[Opening TASK MATERIAL section]

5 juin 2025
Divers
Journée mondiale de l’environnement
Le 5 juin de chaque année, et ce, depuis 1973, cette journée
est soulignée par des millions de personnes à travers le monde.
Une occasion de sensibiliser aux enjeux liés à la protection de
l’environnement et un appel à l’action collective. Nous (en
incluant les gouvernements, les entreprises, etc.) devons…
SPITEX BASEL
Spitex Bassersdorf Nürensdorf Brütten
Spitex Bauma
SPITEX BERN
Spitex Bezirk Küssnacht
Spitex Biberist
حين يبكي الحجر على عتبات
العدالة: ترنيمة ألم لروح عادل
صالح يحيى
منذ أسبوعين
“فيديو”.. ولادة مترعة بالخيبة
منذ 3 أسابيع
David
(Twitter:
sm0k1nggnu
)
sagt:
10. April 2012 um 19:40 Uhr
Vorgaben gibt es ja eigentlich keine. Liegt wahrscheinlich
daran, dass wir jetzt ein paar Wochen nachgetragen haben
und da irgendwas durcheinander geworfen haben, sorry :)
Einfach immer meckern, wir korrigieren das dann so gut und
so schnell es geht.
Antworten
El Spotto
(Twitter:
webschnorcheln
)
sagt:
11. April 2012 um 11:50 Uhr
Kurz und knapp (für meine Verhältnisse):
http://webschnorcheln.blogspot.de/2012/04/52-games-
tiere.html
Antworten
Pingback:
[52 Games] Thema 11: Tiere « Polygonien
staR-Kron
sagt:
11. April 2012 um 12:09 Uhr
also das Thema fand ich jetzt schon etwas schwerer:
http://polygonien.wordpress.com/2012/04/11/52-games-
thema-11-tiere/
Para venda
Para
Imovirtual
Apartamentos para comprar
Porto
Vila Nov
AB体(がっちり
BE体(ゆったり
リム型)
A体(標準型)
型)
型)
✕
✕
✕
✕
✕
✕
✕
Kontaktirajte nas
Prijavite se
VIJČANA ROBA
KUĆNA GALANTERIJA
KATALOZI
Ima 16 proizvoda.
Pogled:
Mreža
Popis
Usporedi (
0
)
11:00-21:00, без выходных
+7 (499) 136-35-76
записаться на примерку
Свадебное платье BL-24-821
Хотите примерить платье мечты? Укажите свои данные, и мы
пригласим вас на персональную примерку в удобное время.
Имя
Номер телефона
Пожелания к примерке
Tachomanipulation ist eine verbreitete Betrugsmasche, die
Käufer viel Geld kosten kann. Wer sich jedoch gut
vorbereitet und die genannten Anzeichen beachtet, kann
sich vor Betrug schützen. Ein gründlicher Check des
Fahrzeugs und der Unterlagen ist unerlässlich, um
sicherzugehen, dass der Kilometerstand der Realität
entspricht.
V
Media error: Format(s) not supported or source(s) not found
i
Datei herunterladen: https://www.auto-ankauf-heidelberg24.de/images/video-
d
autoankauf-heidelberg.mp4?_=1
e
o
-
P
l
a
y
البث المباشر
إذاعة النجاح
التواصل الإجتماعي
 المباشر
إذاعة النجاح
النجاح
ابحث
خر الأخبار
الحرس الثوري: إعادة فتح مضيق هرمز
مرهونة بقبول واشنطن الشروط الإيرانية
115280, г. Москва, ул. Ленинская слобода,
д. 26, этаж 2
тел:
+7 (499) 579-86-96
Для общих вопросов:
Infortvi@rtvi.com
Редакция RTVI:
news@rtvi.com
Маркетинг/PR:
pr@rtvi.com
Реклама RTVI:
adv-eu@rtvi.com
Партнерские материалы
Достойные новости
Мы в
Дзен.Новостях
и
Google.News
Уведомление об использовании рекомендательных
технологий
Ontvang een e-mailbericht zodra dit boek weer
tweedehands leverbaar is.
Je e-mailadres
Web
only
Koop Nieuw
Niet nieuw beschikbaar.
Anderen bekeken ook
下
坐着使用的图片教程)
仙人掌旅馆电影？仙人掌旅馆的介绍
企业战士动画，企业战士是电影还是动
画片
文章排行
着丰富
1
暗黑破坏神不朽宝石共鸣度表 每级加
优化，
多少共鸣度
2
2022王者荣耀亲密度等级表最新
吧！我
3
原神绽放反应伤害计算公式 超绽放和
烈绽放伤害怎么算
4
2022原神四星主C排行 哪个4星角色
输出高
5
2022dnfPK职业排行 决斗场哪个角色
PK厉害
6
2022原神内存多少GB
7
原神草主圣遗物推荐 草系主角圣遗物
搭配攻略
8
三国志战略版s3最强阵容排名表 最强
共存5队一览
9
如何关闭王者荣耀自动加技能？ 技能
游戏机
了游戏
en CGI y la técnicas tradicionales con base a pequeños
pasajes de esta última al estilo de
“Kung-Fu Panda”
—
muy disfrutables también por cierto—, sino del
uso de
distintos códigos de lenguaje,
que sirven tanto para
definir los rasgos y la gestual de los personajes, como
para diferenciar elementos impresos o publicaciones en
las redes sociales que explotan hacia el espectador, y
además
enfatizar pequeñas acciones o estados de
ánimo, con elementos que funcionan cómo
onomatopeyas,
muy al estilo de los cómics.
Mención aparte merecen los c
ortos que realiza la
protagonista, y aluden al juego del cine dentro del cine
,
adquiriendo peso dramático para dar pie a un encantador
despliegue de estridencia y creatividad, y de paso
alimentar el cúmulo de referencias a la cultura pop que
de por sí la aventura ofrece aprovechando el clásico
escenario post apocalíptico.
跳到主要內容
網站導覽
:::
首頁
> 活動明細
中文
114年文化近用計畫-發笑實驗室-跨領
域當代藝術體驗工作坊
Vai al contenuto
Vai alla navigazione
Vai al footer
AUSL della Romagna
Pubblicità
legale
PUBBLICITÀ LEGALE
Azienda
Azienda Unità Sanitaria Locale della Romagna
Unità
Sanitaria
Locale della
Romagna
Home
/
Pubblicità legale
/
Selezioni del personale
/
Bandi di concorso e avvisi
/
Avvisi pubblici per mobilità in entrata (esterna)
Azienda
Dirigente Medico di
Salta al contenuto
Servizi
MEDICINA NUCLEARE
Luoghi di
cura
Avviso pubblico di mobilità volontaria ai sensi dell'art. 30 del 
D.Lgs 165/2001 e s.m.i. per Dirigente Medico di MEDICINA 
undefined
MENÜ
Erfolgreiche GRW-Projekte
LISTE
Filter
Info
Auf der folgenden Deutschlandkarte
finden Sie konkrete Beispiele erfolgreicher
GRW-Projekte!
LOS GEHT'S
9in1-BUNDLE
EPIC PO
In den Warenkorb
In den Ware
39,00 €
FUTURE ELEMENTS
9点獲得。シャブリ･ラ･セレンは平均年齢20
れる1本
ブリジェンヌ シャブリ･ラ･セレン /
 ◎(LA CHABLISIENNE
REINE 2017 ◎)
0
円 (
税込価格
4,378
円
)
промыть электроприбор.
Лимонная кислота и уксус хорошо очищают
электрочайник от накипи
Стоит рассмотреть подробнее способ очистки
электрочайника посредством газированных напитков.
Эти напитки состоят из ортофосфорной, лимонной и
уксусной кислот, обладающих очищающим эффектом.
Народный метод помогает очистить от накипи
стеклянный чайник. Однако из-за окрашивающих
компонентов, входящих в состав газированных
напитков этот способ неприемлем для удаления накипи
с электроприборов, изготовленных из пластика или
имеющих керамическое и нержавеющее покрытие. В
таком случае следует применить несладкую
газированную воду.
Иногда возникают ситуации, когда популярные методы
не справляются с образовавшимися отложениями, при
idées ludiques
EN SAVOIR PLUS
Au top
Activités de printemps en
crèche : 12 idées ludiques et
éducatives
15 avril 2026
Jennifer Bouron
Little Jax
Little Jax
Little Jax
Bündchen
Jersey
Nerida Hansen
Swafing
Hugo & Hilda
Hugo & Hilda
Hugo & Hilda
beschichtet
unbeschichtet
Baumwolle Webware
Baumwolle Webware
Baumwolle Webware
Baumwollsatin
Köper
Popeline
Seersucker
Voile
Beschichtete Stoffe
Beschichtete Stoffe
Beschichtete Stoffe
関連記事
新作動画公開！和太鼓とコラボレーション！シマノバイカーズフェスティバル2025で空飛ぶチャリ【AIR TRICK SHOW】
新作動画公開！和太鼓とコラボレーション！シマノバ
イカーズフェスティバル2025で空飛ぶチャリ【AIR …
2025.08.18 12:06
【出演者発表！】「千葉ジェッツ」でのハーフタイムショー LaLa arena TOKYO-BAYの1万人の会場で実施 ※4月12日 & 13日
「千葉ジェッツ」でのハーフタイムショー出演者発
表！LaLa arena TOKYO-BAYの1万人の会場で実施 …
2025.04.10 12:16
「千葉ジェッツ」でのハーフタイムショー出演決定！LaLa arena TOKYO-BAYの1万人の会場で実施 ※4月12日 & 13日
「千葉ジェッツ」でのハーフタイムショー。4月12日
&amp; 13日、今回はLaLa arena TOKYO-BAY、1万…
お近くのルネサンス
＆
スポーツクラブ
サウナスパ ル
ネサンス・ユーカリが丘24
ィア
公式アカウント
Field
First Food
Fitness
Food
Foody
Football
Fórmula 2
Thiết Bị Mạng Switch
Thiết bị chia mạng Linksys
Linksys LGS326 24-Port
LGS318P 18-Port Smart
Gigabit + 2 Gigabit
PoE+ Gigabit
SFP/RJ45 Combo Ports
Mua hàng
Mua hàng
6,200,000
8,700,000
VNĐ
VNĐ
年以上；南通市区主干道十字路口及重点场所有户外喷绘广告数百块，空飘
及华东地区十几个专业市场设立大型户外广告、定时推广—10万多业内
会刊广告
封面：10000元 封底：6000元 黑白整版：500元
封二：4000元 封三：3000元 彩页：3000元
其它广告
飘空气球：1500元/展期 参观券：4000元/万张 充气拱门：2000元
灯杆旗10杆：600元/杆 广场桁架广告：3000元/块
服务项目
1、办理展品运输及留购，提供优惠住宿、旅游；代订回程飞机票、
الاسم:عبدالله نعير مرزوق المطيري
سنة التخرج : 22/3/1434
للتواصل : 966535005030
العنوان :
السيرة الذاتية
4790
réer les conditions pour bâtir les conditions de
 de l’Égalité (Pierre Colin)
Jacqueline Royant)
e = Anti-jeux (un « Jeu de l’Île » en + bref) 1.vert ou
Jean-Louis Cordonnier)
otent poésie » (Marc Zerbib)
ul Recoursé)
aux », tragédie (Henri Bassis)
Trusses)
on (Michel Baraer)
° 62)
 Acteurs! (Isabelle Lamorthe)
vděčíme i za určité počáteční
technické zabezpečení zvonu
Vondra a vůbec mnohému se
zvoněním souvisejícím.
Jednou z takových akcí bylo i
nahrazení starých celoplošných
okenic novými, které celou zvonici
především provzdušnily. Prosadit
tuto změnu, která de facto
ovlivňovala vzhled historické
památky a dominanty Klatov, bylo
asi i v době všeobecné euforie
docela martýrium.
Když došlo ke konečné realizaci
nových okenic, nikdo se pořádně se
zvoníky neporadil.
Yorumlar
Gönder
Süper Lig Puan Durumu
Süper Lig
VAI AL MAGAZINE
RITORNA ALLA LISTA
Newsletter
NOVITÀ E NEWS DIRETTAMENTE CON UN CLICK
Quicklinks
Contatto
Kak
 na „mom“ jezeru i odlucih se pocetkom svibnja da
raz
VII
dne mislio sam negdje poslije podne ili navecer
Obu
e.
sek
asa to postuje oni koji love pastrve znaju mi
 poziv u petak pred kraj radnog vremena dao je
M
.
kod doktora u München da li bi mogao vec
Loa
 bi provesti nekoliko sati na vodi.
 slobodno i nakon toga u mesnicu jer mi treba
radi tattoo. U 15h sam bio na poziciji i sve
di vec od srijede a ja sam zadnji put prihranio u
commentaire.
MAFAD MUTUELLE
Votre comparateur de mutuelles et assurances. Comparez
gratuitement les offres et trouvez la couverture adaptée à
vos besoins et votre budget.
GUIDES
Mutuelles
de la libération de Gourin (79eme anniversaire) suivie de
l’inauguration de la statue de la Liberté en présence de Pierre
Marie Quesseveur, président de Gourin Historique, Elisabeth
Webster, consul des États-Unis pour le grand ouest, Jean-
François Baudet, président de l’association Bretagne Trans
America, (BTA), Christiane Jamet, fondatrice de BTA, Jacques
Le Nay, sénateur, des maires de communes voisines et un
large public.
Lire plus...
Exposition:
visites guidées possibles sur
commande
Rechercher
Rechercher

[Closing TASK MATERIAL section]

**WORK INSTRUCTION**. Which lines in the records above contain the word "газированных"? Copy each one.

**OUTPUT FOR THIS EXERCISE**.
электрочайника посредством газированных напитков.
компонентов, входящих в состав газированных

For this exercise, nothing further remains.